Menarik bahwa pengaruh budaya sangat kuat dalam membentuk citra diri seseorang. Ada stereotype yang berekmbang bahwa pria yang kurus cenderung dianggap lebih feminin dibandingkan pria yang berotot yang otomatis akan berasosiasi dengan sifat maskulin, hal inilah yang mendorong banyak remaja pria hingga pria dewasa di Amerika dan Kanada begitu memperhatikan bentuk tubuh mereka dengan rajin fittnes, mengatur pola makan hingga diet khusus menambah masa otot atau mengurangi masa otot. Hal inilah yang kemudian mendatangkan efek tersendiri bagi seseorang yang gagal membentuk tubuhnya berotot, bisa karena secara genetika seseorang memang berbadan kecil/kurus atau sulit meningkatkan masa otot atau sebaliknya karena pola makan yang diluar kontrol, bukannya mendapatkan tubuh yang berotot melainkan tubuh gemuk penuh lemak. Sehingga orang tersebut akan semakin mudah mengalami stres hingga depresi.
Di Indonesia sendiri sebenarnya belum ada penelitian yang konsisten meneliti Bogorexia ini, sehingga belum jelas kondisi yang sebenarnya.
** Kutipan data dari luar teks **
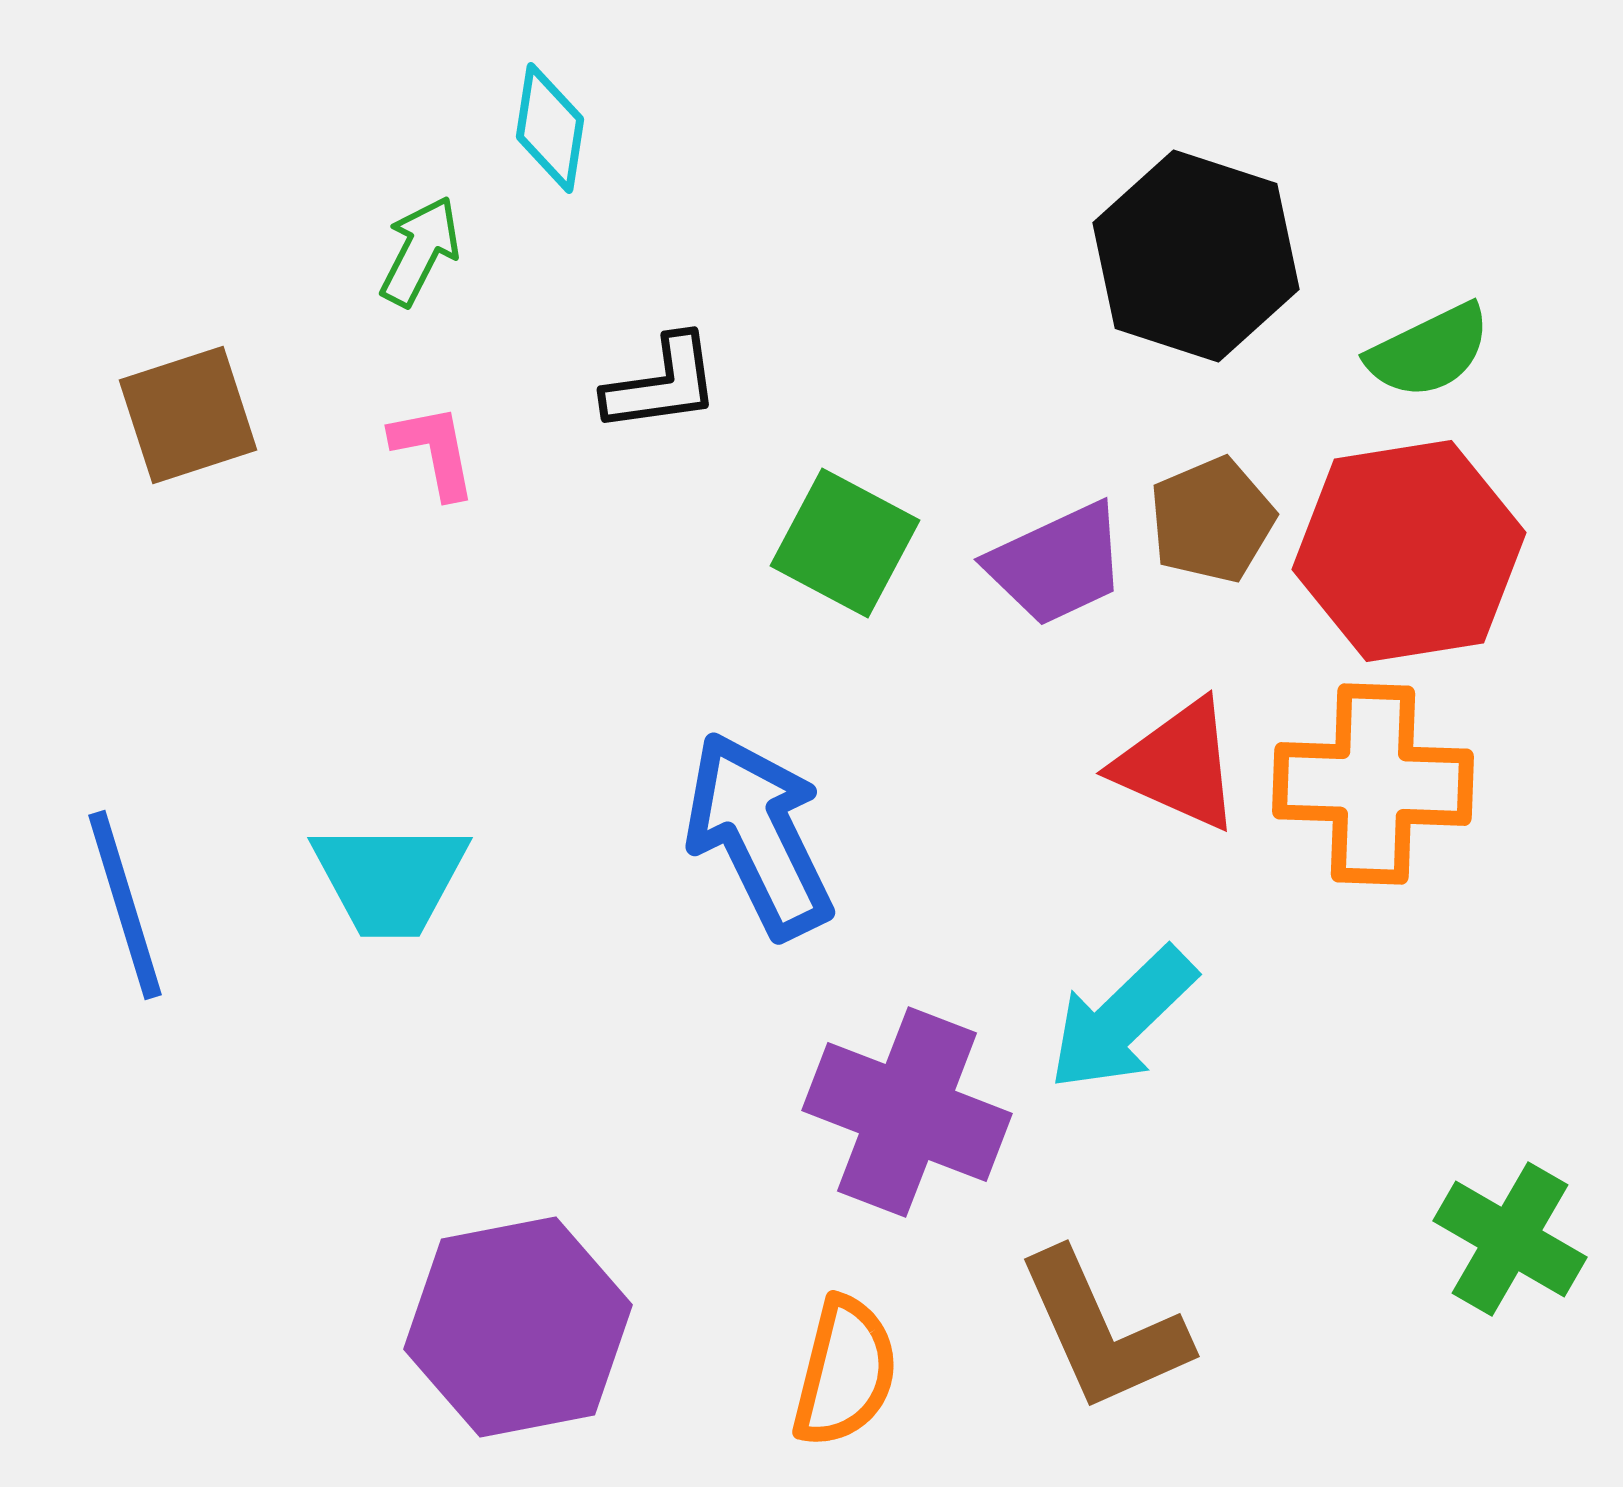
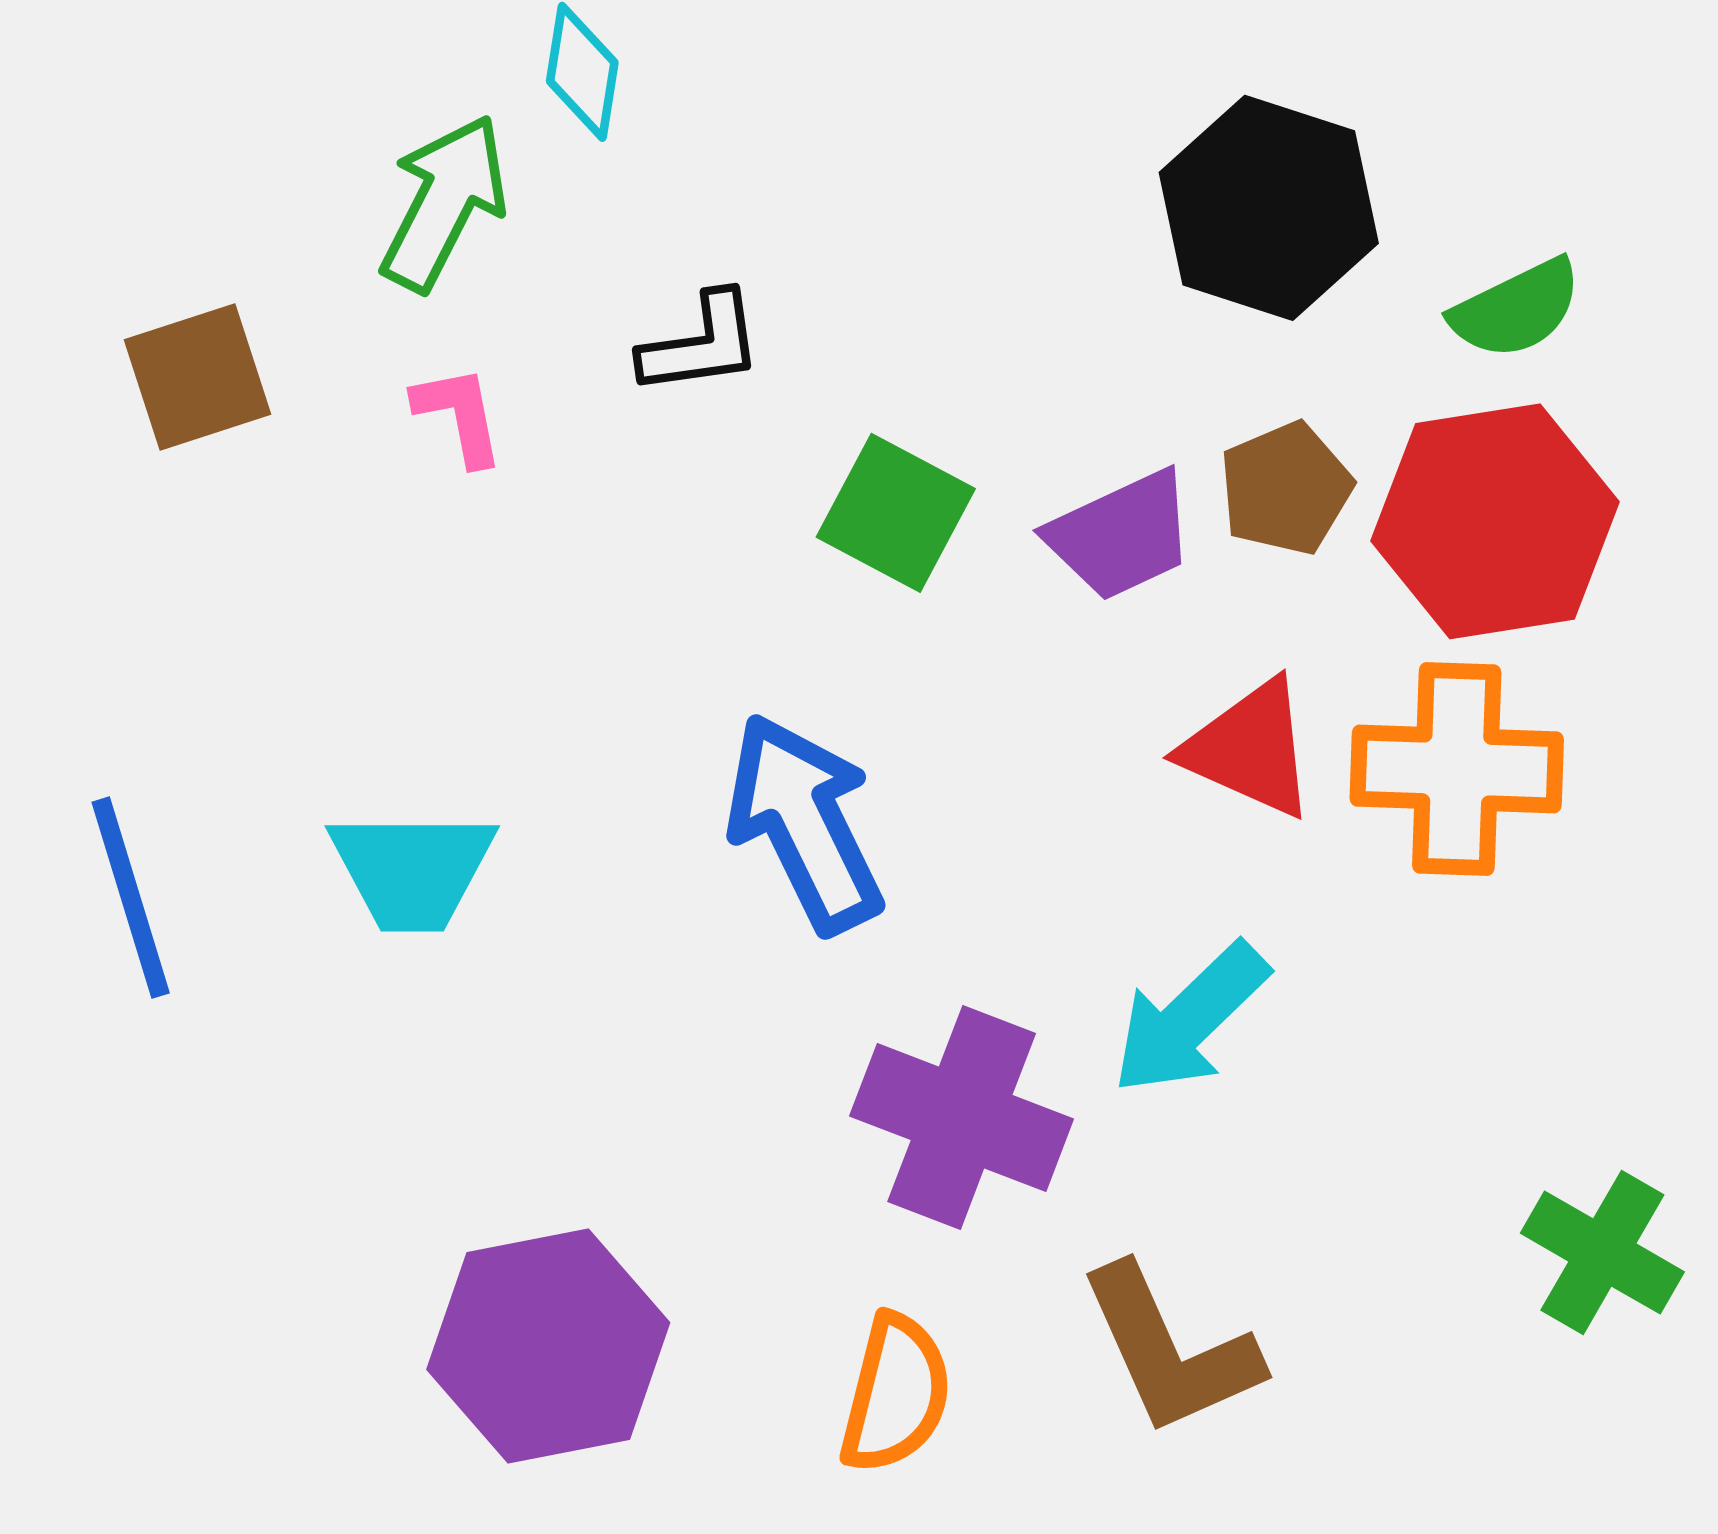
green arrow: (420, 251) -> (444, 203), size x1.5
Namun bisa jadi bahwa hal tersebut akan terjadi juga di Indonesia. Memang budaya pencitraan maskulin di Amerika tentu berbeda dengan di Indonesia, dan bahwa kondisi fisik orang Indonesia jelas berbeda dengan orang Amerika, sehingga mungkin dugaan saya bahwa sejatinya masyarakat kita tidak terlalu mempermasalahkan citra tubuh hingga bentu tubuh ideal dan stereotipe signifikan bagi pria dan wanita, namun mengingat globalisasi juga terjadi dalam bidang sosial/budaya yang kini sudah begitu kentalnya mewarnai kehidupan masyarakat kita. Untuk itu jelas ada kaitannya dengan industri pencitraan ala Amerika (Amerikanisasi). Media seperti TV, Koran, Internet atau majalah sudah begitu terbukanya memaparkan ‘citra ideal pria Amerika’ di Indonesia yang kemudian seolah sudah menjadi budaya kita sendiri. Lihat saja segala pencitraan dalam iklan sabun mandi dengan model seorang perempuan cantik, putih dan langsing atau iklan rokok yang menampilkan sesosok pria berkulit putih, bertubuh tegap, berotot, dan macho. Bukan tidak mungkin bahwa standar maskulin Indonesia akan berubah ke standar maskulinnya orang Amerika. Produk susu berprotein tinggi khusus pria (seperi produk L-Men) yang sudah menjadi konsmumsi ‘lumrah’ warga di Barat, kemudian juga menjangkiti konsumen pria di Indonesia (mengingat minum susu itu sendiri juga bukan bagian dari keseharian orang Indonesia pada kenyataanya, apalagi jika susu khusus berprotein tinggi). Sehingga bisa jadi Bigorexia pun sudah ada di masyarakat kita, khususnya kaum remaja putra hungga pria dewasa. Ini berarti bahwa Amerika dengan paham ekonomi kapitalismenya sudah berhasil memodofikasi budaya ‘muscularity’ sekaligus budaya konsumsi susu berprotein tinggi sebanyak-banyaknya, terasuk suplemen pendukung otot, alat-alat fitness, pakaian/fashion dan gaya hidup yang keseluruhannya merangkum citra diri maskulin (atau feminine buat wanita) dengan gaya hidup hedonis atau konsumtif yang tentunya menguntungkan bagi produsen-produsen raksasa Amerika.
Ah, jika sudah begini saya sedikit pesimis, bukanah kini sulit membedakan mana Indonesia mana Amerika? Globalisasi jelas membuat segalanya berubah, termasuk mungkin perilaku kaum pria Indonesia yang salah satunya adalah BIGOREXIA.

Tidak ada komentar:

Posting Komentar

Beta tunggu lu pung komentar di sini, danke...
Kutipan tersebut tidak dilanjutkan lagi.